## Data for this exercise
▼▼▼

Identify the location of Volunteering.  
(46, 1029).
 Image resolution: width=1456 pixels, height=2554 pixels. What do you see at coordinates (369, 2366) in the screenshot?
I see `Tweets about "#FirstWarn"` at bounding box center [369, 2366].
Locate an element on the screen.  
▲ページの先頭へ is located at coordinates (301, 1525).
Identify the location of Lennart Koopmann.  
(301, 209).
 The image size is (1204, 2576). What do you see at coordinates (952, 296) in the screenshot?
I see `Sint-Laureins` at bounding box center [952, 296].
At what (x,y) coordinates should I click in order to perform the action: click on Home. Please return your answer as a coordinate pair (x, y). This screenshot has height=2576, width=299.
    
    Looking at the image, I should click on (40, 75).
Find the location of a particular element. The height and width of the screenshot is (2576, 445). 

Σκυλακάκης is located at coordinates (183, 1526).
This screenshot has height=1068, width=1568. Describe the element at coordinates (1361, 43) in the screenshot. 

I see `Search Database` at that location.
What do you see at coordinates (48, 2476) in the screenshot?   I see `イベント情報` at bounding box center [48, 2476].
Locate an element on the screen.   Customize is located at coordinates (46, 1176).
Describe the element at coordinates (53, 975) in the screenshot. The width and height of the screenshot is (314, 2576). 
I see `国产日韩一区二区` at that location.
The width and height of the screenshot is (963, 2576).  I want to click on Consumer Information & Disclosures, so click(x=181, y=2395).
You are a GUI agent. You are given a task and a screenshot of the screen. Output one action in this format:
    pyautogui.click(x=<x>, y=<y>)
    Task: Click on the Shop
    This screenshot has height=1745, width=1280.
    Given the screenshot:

▲▲▲

## Task requirements
For this exercise, return the material above in full and exactly.

## Your solution
Identify the location of Volunteering.  
(46, 1029).
 Image resolution: width=1456 pixels, height=2554 pixels. What do you see at coordinates (369, 2366) in the screenshot?
I see `Tweets about "#FirstWarn"` at bounding box center [369, 2366].
Locate an element on the screen.  
▲ページの先頭へ is located at coordinates (301, 1525).
Identify the location of Lennart Koopmann.  
(301, 209).
 The image size is (1204, 2576). What do you see at coordinates (952, 296) in the screenshot?
I see `Sint-Laureins` at bounding box center [952, 296].
At what (x,y) coordinates should I click in order to perform the action: click on Home. Please return your answer as a coordinate pair (x, y). This screenshot has height=2576, width=299.
    
    Looking at the image, I should click on (40, 75).
Find the location of a particular element. The height and width of the screenshot is (2576, 445). 

Σκυλακάκης is located at coordinates (183, 1526).
This screenshot has height=1068, width=1568. Describe the element at coordinates (1361, 43) in the screenshot. 

I see `Search Database` at that location.
What do you see at coordinates (48, 2476) in the screenshot?   I see `イベント情報` at bounding box center [48, 2476].
Locate an element on the screen.   Customize is located at coordinates (46, 1176).
Describe the element at coordinates (53, 975) in the screenshot. The width and height of the screenshot is (314, 2576). 
I see `国产日韩一区二区` at that location.
The width and height of the screenshot is (963, 2576).  I want to click on Consumer Information & Disclosures, so click(x=181, y=2395).
You are a GUI agent. You are given a task and a screenshot of the screen. Output one action in this format:
    pyautogui.click(x=<x>, y=<y>)
    Task: Click on the Shop
    This screenshot has height=1745, width=1280.
    Given the screenshot:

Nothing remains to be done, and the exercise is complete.